Every week a dump of the entire current OSM dataset is saved in different formats and made available as Planet.osm. Quite a few people break this file down into smaller files for different regions and make extracts available separately on mirror servers. Various tools are available to cut the Planet file up into smaller areas if required, but are also available pre-cut e.g. from GeoFabrik (pre-selected regions like by-state) or slice.openstreetmap.us (pbf data filtered by bounding polygon; provides time-limited link to re-download the same data). Some sources omit metadata from tag-less nodes to minimize space.

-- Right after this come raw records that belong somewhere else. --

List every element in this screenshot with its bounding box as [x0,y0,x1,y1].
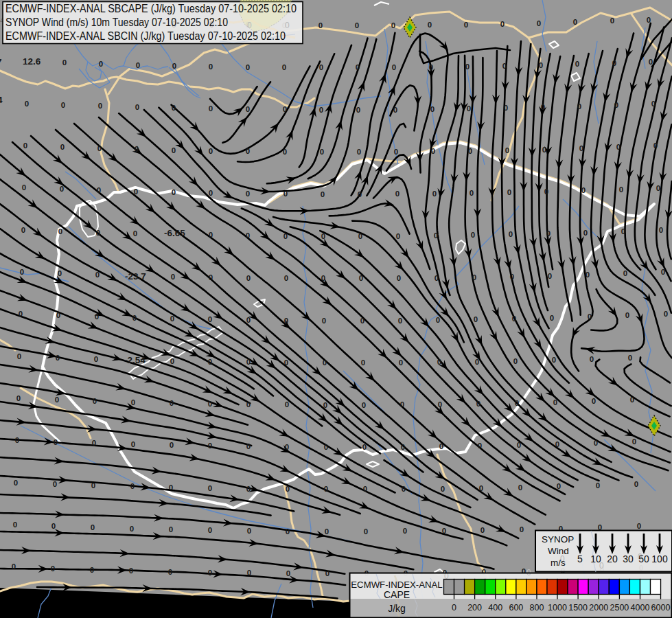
svg-text:0: 0 [323,358,327,367]
svg-text:0: 0 [322,317,326,325]
svg-text:800: 800 [530,603,544,613]
svg-text:0: 0 [399,358,403,367]
svg-text:0: 0 [520,525,524,534]
svg-text:0: 0 [318,21,323,30]
svg-text:0: 0 [474,315,478,323]
svg-text:0: 0 [283,148,287,156]
svg-text:0: 0 [539,61,543,69]
svg-text:0: 0 [282,63,286,71]
svg-text:0: 0 [246,400,251,409]
svg-text:0: 0 [628,354,632,362]
svg-text:0: 0 [356,106,360,114]
svg-text:0: 0 [56,354,60,362]
svg-text:0: 0 [283,105,287,113]
svg-text:0: 0 [616,143,621,151]
svg-text:0: 0 [614,101,618,109]
svg-text:0: 0 [23,141,27,150]
svg-text:0: 0 [513,357,518,365]
svg-text:0: 0 [20,268,24,276]
svg-text:0: 0 [467,104,471,113]
svg-text:ECMWF-INDEX-ANAL SBCAPE (J/kg): ECMWF-INDEX-ANAL SBCAPE (J/kg) Tuesday 0… [5,2,297,15]
svg-text:6000: 6000 [651,603,671,613]
svg-text:0: 0 [95,312,99,321]
svg-text:0: 0 [247,527,251,535]
svg-text:0: 0 [246,63,250,71]
svg-text:0: 0 [537,19,541,27]
svg-text:0: 0 [517,441,521,449]
svg-text:0: 0 [429,63,433,71]
svg-text:0: 0 [17,352,21,360]
svg-text:0: 0 [61,101,65,109]
svg-text:0: 0 [131,440,135,448]
svg-text:0: 0 [208,315,212,323]
svg-text:0: 0 [518,483,522,492]
svg-text:0: 0 [452,603,456,613]
svg-text:0: 0 [209,62,213,71]
svg-text:0: 0 [172,62,176,70]
svg-text:0: 0 [170,357,174,365]
svg-text:0: 0 [324,485,328,493]
svg-text:0: 0 [438,400,442,409]
svg-text:0: 0 [362,443,367,451]
svg-text:0: 0 [285,443,289,451]
svg-text:0: 0 [590,355,594,363]
svg-text:0: 0 [435,274,439,282]
svg-text:0: 0 [209,189,213,197]
svg-text:0: 0 [246,147,250,155]
svg-text:0: 0 [21,226,25,234]
svg-text:0: 0 [319,106,323,114]
svg-text:0: 0 [97,144,102,152]
svg-text:0: 0 [321,232,325,240]
svg-text:0: 0 [129,566,133,575]
svg-text:0: 0 [25,100,29,108]
svg-text:0: 0 [544,187,548,196]
svg-text:0: 0 [286,527,290,536]
svg-text:0: 0 [659,226,663,234]
svg-text:0: 0 [319,63,323,71]
svg-text:0: 0 [504,104,508,112]
svg-text:0: 0 [325,527,329,536]
svg-text:0: 0 [51,522,56,530]
svg-text:0: 0 [363,485,367,493]
svg-text:20: 20 [607,553,618,564]
svg-text:0: 0 [209,273,213,282]
svg-text:0: 0 [246,190,250,198]
svg-text:0: 0 [169,525,173,534]
svg-text:0: 0 [510,273,514,281]
svg-text:0: 0 [135,103,139,111]
svg-text:0: 0 [16,394,21,402]
svg-text:0: 0 [573,18,577,26]
svg-text:0: 0 [464,21,468,29]
svg-text:0: 0 [283,190,288,198]
svg-text:0: 0 [208,484,212,492]
svg-text:0: 0 [512,314,516,323]
svg-text:0: 0 [623,269,627,277]
svg-text:0: 0 [471,231,475,239]
svg-text:0: 0 [575,60,579,68]
svg-text:0: 0 [246,274,251,282]
svg-text:0: 0 [392,63,396,71]
svg-text:0: 0 [649,58,653,66]
svg-text:0: 0 [478,442,482,450]
svg-text:0: 0 [358,190,362,198]
svg-text:0: 0 [583,229,588,237]
svg-text:0: 0 [94,355,98,363]
svg-text:0: 0 [432,190,437,198]
svg-text:0: 0 [356,63,360,71]
svg-text:0: 0 [19,310,23,318]
svg-text:ECMWF-INDEX-ANAL: ECMWF-INDEX-ANAL [351,580,442,590]
svg-text:0: 0 [430,105,435,113]
svg-text:0: 0 [647,16,651,24]
svg-text:0: 0 [51,564,55,573]
svg-text:0: 0 [437,358,441,366]
svg-text:-6.65: -6.65 [164,228,185,238]
svg-text:0: 0 [286,485,290,493]
svg-text:0: 0 [93,397,97,405]
svg-text:0: 0 [548,272,552,280]
svg-text:0: 0 [439,442,443,450]
svg-text:0: 0 [284,358,288,367]
svg-text:0: 0 [541,103,545,111]
svg-text:0: 0 [209,147,213,155]
svg-text:-2.54: -2.54 [124,355,146,365]
svg-text:0: 0 [470,189,474,197]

Differences between the live OSM data and the planet dump are also published each minute as changeset, so it is possible to maintain an up-to date copy of the OSM dataset.

API

The main API is the method of obtaining OSM data used by editors, as this is the only method of changing the OSM data in the live database. The API page provides a link to the specification of the protocol to be used to obtain data.

Its limitations are:

it will only return very small areas < 0.25deg square.
This method of obtaining data should therefore be reserved for editing applications. Use other methods for rendering, routing or other purposes.

Overpass API

The Overpass API is a read-only API that serves up custom selected parts of the OSM map data. In contrast to the editing API described in the previous API, the Overpass API is optimized for data consumers that need a few elements within a glimpse or up to roughly 10 million elements in some minutes, both selected by search criteria like e.g. location, type of objects, tag properties, proximity, or combinations of them. It acts as a database backend for various services. It’s query language is documented at Overpass QL guide/language reference. It is highly recommended to get familiar with various features via overpass turbo, an interactive Web-based frontend.

XAPI

The Xapi service allowed OSM data to be downloaded in OSM XML format for a given region of the globe, filtered by tag. The service was replaced by Overpass, legacy XAPI applications can leverage the XAPI Compatibility Layer.

Open Planet Data

Open Planet Data hosts worldwide OSM datasets in PBF, GeoDesk GOL and GeoParquet formats, updated daily. Arbitrary regions can be downloaded into a Geo-Object Library using the gol load command.

Database Schemas

The database schema for the main API database (openstreetmap.org) can be found here: Rails port/Database schema.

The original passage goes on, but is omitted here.